PROBLEM TO SOLVE —
In the records that follow, the lines from the one containing "with coasteering, kayaking, sea" to the one containing "Ayurvedic Massage Therapist", inclusive, are to be given again exactly.

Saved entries
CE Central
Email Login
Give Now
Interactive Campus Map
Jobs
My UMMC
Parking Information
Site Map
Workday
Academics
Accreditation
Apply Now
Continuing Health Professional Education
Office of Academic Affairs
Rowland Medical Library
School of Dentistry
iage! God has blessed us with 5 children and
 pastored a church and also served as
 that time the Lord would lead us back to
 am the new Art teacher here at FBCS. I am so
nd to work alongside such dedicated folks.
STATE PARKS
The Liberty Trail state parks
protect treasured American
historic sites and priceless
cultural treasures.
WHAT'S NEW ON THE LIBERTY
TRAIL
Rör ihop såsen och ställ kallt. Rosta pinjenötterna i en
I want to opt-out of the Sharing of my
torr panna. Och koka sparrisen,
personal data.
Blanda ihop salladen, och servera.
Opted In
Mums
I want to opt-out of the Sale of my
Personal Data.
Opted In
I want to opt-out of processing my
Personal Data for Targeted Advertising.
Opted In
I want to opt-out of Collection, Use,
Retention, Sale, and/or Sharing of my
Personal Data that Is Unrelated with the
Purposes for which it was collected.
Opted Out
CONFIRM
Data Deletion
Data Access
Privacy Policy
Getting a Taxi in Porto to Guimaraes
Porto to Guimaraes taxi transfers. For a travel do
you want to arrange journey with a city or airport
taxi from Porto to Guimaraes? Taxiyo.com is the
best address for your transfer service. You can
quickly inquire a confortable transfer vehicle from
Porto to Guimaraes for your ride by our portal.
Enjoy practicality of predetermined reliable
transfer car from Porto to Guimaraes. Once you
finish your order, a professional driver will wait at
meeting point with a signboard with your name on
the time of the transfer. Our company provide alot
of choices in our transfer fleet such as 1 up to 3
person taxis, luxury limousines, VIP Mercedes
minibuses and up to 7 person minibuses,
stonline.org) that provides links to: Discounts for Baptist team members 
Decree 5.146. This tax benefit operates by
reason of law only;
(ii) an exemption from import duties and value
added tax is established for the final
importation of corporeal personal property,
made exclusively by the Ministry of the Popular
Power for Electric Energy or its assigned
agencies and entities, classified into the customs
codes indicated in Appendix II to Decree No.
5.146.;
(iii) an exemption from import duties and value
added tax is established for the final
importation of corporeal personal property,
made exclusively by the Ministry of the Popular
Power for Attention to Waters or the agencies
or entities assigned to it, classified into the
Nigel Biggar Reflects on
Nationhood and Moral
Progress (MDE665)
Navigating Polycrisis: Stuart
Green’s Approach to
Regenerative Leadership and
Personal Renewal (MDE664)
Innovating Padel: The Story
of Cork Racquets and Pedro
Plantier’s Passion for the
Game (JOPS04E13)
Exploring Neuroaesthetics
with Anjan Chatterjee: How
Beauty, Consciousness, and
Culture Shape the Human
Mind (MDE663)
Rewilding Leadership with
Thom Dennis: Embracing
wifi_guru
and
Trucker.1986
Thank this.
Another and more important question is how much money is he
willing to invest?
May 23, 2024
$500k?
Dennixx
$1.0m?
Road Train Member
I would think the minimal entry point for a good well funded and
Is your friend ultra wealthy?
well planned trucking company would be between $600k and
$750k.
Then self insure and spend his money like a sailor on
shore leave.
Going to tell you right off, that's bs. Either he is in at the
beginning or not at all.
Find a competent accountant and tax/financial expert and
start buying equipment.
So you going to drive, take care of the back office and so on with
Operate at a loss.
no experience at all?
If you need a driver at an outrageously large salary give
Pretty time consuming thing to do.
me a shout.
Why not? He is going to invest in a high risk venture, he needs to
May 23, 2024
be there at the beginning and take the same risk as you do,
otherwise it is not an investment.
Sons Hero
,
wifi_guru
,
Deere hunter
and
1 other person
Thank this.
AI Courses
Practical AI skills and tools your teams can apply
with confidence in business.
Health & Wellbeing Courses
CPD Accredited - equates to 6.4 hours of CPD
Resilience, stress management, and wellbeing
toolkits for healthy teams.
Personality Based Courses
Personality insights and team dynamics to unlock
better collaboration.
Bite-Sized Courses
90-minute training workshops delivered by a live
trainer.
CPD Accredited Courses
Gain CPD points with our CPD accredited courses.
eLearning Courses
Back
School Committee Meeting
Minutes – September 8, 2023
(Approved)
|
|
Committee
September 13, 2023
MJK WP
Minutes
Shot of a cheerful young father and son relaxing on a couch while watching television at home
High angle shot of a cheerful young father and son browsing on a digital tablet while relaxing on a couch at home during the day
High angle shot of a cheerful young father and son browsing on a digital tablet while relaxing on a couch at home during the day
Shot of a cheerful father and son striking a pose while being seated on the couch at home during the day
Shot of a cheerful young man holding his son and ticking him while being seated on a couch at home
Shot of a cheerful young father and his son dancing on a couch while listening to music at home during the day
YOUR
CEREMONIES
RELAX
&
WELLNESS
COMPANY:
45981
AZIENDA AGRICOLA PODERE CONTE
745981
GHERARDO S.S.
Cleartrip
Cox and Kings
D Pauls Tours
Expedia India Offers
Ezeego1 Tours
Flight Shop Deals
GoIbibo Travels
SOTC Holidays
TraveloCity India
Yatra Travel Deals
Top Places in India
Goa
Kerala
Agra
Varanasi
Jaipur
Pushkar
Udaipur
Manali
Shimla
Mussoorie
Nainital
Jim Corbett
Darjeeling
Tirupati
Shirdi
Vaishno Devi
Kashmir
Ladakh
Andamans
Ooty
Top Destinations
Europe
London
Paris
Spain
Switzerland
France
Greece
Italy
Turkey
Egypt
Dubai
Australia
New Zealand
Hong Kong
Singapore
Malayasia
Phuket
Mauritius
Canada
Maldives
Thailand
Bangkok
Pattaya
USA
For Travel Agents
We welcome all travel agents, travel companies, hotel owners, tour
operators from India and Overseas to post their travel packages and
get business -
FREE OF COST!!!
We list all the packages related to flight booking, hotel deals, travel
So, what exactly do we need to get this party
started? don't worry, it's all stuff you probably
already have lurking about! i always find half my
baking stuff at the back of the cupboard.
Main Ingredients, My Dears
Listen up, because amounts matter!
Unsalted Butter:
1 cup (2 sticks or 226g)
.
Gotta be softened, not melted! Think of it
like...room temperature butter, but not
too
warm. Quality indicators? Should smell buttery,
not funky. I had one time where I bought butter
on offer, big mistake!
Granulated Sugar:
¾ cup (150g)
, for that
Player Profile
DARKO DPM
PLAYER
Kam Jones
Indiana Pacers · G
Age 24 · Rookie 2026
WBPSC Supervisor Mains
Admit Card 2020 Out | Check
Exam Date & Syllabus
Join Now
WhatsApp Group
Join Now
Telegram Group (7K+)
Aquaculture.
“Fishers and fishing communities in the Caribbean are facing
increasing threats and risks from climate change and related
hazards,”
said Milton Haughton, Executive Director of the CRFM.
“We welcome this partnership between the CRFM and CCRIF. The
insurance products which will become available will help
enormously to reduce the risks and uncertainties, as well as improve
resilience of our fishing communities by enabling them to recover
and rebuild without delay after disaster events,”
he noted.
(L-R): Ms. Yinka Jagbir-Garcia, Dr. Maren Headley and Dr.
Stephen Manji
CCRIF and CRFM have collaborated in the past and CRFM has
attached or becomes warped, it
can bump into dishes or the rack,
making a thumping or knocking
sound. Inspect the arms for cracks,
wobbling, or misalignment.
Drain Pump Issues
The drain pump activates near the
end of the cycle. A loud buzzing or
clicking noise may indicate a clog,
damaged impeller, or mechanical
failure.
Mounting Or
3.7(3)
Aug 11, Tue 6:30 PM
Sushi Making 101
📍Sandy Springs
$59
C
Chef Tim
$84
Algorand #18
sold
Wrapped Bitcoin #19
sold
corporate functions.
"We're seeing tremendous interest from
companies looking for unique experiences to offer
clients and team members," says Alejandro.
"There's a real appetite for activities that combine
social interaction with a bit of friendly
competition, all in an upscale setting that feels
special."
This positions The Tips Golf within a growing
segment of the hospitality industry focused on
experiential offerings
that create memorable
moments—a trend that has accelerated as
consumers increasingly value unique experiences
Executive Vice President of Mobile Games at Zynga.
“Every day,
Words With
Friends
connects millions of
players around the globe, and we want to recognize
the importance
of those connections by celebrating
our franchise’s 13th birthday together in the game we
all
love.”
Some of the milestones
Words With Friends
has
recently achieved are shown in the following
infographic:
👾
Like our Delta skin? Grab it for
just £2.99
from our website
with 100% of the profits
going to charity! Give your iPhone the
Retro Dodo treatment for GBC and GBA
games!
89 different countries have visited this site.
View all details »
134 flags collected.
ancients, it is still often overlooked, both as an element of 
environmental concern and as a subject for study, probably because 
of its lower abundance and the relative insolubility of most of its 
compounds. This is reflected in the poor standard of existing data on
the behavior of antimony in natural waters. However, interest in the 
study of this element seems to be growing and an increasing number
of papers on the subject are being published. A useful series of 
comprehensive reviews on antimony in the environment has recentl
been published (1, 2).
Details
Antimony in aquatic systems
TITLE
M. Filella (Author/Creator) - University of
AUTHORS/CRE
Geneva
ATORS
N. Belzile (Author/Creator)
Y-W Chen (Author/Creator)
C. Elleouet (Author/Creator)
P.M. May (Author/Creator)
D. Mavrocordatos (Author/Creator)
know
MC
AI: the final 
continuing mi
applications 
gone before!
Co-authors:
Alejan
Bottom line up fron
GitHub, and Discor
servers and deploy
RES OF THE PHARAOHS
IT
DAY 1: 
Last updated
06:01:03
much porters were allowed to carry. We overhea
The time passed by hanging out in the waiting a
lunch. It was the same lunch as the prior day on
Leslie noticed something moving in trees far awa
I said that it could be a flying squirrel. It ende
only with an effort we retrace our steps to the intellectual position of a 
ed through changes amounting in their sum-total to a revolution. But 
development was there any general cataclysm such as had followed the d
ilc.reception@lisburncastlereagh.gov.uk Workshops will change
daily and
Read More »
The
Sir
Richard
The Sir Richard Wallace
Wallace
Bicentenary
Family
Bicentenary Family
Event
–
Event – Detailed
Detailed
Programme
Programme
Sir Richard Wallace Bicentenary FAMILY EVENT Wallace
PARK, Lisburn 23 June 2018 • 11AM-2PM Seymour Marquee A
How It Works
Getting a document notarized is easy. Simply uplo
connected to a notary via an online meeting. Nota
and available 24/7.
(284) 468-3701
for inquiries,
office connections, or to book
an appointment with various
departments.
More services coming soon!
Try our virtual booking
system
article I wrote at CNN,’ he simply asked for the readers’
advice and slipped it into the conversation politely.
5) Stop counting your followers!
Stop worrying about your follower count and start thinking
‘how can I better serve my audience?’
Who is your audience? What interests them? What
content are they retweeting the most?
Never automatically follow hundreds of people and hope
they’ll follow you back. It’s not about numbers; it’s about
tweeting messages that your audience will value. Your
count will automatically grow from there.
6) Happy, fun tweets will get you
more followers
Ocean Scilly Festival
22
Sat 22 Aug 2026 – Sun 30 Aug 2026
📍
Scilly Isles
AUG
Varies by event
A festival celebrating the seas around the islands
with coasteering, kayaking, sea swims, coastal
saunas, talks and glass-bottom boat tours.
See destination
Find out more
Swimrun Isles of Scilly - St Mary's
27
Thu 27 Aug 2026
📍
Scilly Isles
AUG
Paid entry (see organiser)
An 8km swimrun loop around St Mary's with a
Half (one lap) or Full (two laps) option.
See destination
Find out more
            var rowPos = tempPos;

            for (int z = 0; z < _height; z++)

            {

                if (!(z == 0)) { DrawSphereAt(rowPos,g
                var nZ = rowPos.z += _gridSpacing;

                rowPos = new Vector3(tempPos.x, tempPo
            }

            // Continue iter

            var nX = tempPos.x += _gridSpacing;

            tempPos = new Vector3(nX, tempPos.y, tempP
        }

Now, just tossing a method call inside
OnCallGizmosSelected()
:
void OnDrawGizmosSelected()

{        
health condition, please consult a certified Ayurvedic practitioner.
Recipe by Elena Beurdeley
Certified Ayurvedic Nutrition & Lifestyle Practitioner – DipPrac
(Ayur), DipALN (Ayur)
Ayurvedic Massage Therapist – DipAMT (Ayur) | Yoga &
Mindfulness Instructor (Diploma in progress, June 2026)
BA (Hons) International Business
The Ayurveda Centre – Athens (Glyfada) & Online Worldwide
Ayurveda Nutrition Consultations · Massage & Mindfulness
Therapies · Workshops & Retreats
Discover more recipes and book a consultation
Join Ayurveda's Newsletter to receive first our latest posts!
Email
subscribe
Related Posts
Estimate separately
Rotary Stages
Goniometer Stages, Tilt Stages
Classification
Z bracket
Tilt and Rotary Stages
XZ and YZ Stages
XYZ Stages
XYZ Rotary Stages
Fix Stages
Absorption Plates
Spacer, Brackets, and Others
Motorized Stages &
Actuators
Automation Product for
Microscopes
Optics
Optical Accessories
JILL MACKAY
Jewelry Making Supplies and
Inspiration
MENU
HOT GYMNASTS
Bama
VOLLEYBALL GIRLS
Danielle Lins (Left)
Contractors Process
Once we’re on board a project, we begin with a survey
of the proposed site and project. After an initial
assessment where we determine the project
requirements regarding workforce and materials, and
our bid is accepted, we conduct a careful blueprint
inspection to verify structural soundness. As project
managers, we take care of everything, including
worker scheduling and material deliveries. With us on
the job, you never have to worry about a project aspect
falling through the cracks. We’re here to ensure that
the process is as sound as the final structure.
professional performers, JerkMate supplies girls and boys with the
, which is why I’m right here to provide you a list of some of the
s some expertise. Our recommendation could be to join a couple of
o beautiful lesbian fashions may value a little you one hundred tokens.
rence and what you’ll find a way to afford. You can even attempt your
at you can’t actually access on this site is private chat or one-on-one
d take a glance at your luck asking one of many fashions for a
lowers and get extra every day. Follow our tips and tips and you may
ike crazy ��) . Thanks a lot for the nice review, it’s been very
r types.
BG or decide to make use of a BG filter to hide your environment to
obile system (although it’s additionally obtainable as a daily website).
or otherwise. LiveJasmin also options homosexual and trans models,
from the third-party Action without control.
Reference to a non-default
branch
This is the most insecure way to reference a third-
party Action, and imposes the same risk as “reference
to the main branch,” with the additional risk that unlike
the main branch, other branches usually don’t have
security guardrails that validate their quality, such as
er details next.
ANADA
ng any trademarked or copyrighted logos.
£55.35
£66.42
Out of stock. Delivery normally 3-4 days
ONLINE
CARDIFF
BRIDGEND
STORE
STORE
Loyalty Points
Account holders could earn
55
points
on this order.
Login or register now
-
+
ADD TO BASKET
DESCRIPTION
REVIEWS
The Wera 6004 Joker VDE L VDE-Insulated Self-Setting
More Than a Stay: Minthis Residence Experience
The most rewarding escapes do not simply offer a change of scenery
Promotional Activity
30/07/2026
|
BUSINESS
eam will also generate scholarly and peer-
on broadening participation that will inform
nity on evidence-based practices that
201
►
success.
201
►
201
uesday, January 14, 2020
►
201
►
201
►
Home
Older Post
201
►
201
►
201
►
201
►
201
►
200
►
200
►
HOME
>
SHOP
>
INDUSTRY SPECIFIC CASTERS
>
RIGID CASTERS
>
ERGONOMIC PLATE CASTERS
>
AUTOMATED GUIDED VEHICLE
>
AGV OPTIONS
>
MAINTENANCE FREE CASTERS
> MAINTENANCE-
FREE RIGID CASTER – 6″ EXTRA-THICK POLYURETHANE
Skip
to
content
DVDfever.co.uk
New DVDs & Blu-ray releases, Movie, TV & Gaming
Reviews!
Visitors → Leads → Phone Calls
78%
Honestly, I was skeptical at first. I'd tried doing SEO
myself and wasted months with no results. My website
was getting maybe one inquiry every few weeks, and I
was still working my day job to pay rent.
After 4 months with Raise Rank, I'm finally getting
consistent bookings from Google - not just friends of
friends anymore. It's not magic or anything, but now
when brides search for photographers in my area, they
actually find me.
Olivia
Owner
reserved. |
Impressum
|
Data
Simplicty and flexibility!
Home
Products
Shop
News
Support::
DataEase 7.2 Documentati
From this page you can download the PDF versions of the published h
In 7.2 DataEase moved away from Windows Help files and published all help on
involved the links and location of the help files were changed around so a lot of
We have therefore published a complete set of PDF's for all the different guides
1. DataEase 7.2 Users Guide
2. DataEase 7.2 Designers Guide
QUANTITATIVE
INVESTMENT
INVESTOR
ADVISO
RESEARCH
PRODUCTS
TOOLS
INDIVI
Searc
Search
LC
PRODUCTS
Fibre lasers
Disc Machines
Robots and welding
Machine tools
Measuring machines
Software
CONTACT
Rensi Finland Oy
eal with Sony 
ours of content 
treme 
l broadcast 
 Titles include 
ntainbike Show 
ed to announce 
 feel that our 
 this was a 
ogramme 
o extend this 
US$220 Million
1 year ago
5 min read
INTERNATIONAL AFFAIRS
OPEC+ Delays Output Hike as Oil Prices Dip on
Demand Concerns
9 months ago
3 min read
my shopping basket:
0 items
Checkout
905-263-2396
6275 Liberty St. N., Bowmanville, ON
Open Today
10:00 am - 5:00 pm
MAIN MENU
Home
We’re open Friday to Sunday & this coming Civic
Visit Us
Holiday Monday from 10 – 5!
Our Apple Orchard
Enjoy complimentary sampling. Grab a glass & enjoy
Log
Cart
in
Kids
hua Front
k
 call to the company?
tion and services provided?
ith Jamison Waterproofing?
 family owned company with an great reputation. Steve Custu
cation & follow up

YOUR SOLUTION —
with coasteering, kayaking, sea swims, coastal
saunas, talks and glass-bottom boat tours.
See destination
Find out more
Swimrun Isles of Scilly - St Mary's
27
Thu 27 Aug 2026
📍
Scilly Isles
AUG
Paid entry (see organiser)
An 8km swimrun loop around St Mary's with a
Half (one lap) or Full (two laps) option.
See destination
Find out more
            var rowPos = tempPos;

            for (int z = 0; z < _height; z++)

            {

                if (!(z == 0)) { DrawSphereAt(rowPos,g
                var nZ = rowPos.z += _gridSpacing;

                rowPos = new Vector3(tempPos.x, tempPo
            }

            // Continue iter

            var nX = tempPos.x += _gridSpacing;

            tempPos = new Vector3(nX, tempPos.y, tempP
        }

Now, just tossing a method call inside
OnCallGizmosSelected()
:
void OnDrawGizmosSelected()

{        
health condition, please consult a certified Ayurvedic practitioner.
Recipe by Elena Beurdeley
Certified Ayurvedic Nutrition & Lifestyle Practitioner – DipPrac
(Ayur), DipALN (Ayur)
Ayurvedic Massage Therapist – DipAMT (Ayur) | Yoga &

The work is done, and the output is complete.